[Data records]
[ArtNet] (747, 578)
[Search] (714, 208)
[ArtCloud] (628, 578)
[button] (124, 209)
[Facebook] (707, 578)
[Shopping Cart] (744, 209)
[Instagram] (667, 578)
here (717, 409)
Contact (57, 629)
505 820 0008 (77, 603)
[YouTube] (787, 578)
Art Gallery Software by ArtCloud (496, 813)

...

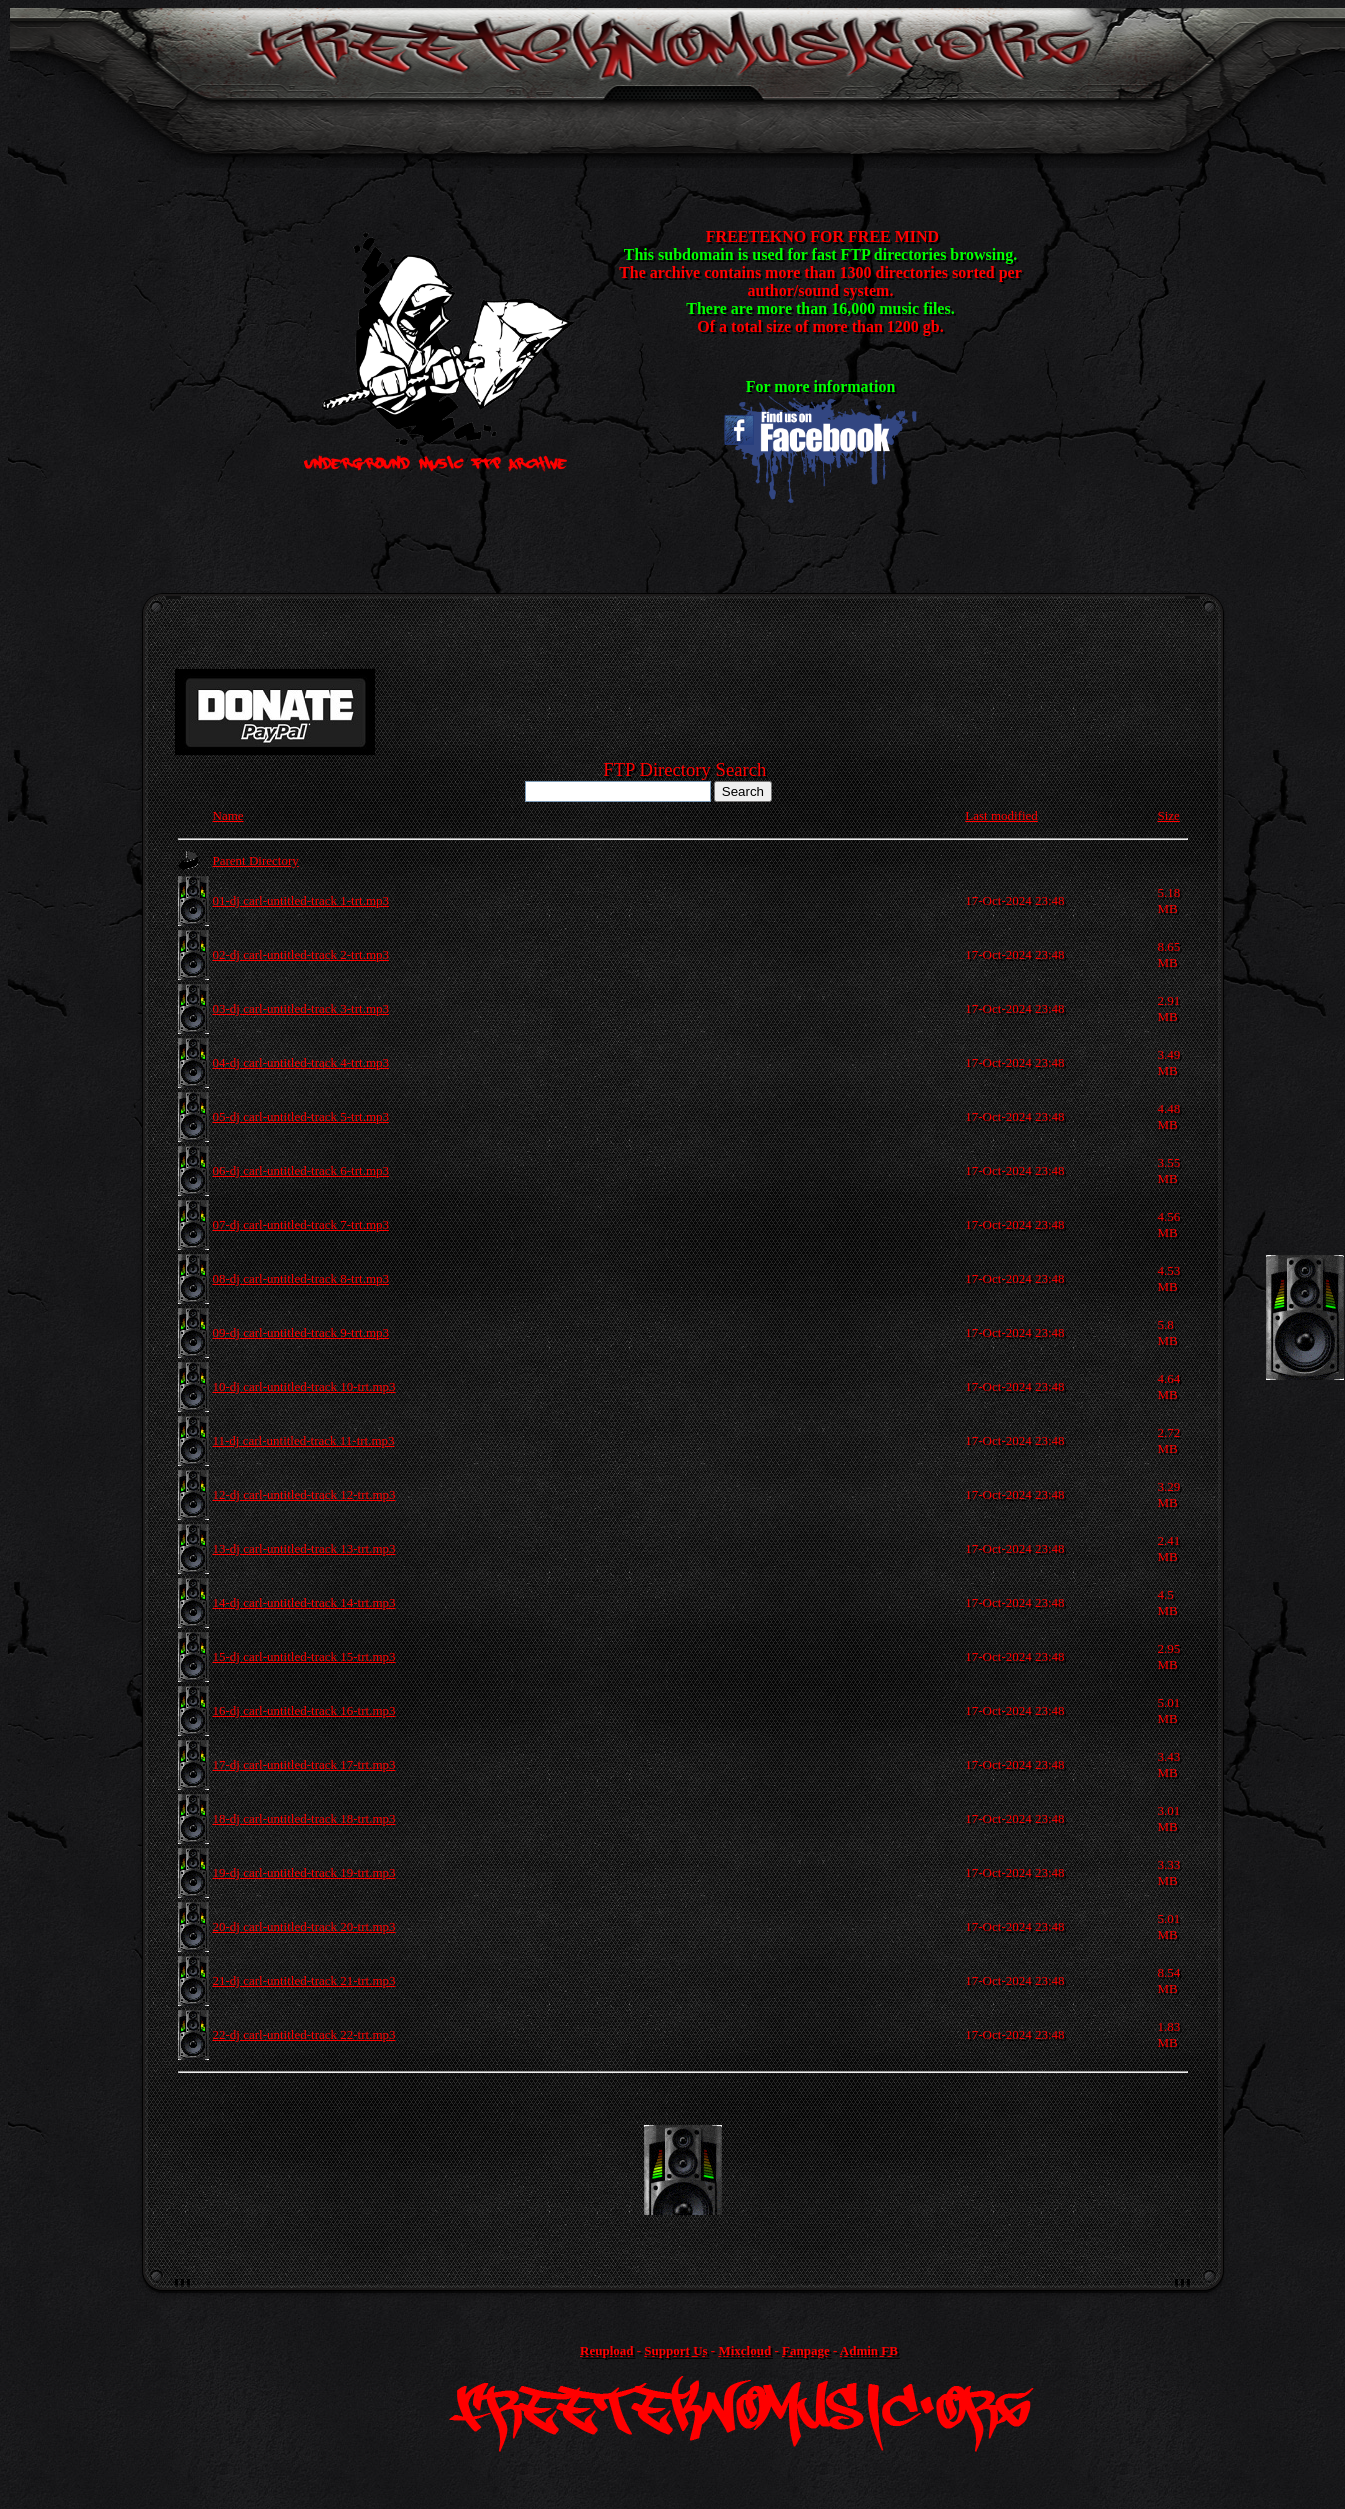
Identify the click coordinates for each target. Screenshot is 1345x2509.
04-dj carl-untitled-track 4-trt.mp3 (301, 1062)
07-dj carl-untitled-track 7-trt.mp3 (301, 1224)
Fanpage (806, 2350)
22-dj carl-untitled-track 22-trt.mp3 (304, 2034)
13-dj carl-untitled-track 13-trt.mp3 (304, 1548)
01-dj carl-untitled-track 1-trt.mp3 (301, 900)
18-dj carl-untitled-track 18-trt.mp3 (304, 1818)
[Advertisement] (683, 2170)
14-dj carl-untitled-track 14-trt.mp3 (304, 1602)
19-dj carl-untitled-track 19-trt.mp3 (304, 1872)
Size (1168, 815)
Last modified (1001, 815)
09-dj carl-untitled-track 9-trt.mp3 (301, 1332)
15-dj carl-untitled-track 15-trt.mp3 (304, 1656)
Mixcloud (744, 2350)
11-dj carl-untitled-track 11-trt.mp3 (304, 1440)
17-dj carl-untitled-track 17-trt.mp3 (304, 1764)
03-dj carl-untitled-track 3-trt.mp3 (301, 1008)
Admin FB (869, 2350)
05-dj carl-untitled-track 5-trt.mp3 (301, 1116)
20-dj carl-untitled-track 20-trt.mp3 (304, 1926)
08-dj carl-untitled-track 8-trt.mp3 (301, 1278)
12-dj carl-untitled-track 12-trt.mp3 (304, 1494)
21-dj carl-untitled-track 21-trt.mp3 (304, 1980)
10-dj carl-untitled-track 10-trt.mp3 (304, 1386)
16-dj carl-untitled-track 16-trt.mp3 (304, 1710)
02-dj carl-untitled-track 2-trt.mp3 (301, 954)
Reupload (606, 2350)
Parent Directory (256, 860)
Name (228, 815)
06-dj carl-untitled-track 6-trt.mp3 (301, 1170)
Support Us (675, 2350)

--

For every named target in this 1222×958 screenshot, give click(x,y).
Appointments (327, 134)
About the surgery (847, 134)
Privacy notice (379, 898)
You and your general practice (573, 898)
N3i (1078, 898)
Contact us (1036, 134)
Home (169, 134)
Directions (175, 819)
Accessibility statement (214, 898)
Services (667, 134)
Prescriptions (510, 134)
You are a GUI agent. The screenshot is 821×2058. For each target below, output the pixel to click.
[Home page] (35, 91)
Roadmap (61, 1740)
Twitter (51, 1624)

PROBLEM TO SOLVE >>
Look above for the line containing "18-dj carl-untitled-track 18-trt.mp3". Output from there through the line containing "15-dj carl-untitled-track 15-trt.mp3", exactly and inclusively.

EXERCISE SOLUTION >>
18-dj carl-untitled-track 18-trt.mp3 (304, 1818)
[Advertisement] (683, 2170)
14-dj carl-untitled-track 14-trt.mp3 (304, 1602)
19-dj carl-untitled-track 19-trt.mp3 (304, 1872)
Size (1168, 815)
Last modified (1001, 815)
09-dj carl-untitled-track 9-trt.mp3 (301, 1332)
15-dj carl-untitled-track 15-trt.mp3 (304, 1656)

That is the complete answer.